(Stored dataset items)
* * * *
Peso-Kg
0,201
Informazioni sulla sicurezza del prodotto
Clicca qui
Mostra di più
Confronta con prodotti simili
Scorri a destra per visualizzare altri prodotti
* * * *
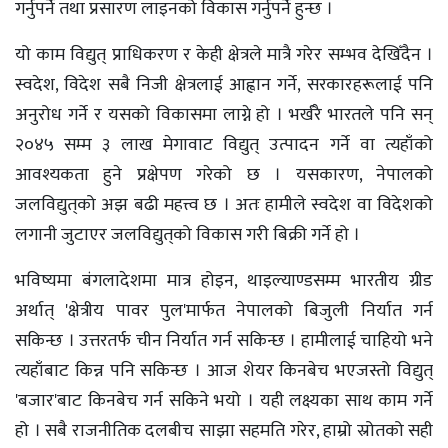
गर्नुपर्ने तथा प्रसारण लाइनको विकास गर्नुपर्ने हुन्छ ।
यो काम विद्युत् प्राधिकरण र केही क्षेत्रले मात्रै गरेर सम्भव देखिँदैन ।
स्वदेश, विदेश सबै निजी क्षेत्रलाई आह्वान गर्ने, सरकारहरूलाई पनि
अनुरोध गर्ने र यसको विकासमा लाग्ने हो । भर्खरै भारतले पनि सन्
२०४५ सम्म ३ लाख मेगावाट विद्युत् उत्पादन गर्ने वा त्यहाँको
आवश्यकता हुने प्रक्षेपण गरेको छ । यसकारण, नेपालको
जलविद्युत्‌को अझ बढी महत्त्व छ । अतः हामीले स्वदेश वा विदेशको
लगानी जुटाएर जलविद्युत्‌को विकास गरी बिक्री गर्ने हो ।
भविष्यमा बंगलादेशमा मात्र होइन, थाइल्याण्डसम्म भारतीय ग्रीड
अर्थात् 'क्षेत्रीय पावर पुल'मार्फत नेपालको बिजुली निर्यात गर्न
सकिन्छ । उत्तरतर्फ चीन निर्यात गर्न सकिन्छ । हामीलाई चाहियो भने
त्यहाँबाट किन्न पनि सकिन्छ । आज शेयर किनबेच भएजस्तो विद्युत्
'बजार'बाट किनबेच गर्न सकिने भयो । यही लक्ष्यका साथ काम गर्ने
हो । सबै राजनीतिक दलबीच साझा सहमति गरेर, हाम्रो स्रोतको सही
* * * *
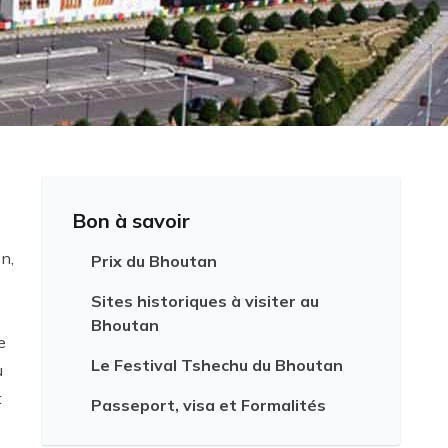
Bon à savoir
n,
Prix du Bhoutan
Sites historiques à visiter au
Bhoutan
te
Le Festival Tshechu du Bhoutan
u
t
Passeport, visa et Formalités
* * * *
> [TASK GOAL]
Only one stretch of the data above is needed. Restate it word for word, from the line containing "जलविद्युत्‌को अझ बढी" through the line containing "हो । सबै राजनीतिक", both ends included.

> [REPLY]
जलविद्युत्‌को अझ बढी महत्त्व छ । अतः हामीले स्वदेश वा विदेशको
लगानी जुटाएर जलविद्युत्‌को विकास गरी बिक्री गर्ने हो ।
भविष्यमा बंगलादेशमा मात्र होइन, थाइल्याण्डसम्म भारतीय ग्रीड
अर्थात् 'क्षेत्रीय पावर पुल'मार्फत नेपालको बिजुली निर्यात गर्न
सकिन्छ । उत्तरतर्फ चीन निर्यात गर्न सकिन्छ । हामीलाई चाहियो भने
त्यहाँबाट किन्न पनि सकिन्छ । आज शेयर किनबेच भएजस्तो विद्युत्
'बजार'बाट किनबेच गर्न सकिने भयो । यही लक्ष्यका साथ काम गर्ने
हो । सबै राजनीतिक दलबीच साझा सहमति गरेर, हाम्रो स्रोतको सही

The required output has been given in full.